:: MATERIAL FOR THE TASK
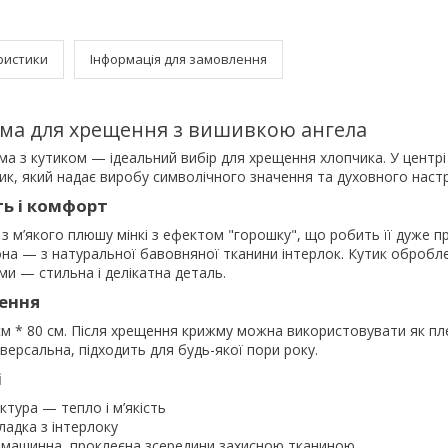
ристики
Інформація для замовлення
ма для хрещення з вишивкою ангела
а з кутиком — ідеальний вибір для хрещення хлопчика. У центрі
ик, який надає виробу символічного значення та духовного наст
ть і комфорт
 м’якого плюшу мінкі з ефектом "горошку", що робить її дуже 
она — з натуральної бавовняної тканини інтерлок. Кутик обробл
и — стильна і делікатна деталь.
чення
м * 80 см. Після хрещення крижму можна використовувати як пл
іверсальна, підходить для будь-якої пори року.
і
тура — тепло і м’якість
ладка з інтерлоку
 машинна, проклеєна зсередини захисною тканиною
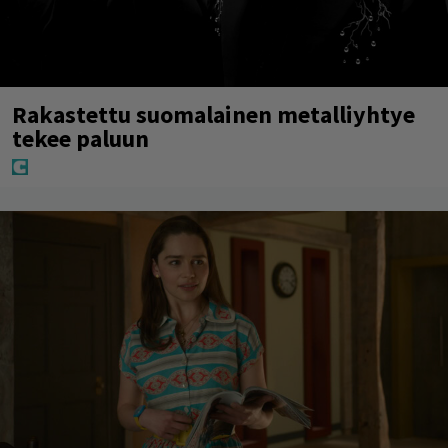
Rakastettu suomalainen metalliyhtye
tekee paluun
::::
:: MATERIAL FOR THE TASK
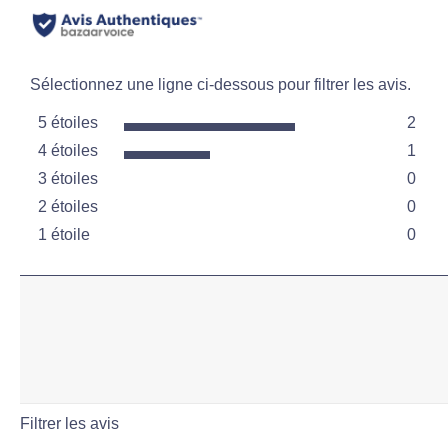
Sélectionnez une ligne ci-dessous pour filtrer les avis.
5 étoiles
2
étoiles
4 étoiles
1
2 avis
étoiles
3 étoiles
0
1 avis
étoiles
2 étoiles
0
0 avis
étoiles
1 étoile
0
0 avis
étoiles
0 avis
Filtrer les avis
::::
:: MATERIAL FOR THE TASK
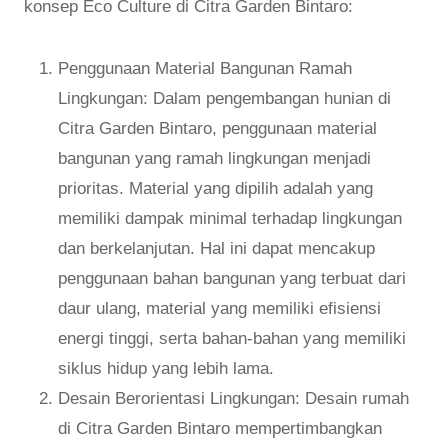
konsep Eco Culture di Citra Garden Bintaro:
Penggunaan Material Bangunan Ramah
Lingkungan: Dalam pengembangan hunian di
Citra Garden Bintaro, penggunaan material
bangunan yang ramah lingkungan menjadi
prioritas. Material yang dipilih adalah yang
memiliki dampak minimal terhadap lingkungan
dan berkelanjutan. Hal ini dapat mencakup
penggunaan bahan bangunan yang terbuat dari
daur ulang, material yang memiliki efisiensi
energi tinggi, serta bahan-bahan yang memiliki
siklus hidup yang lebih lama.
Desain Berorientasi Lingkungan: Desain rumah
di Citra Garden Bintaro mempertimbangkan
::::
**WHAT YOU SHOULD DO:** Please state how many lines in the listing above hold the string "bahan", and nothing more.

**EXERCISE ANSWER:** 2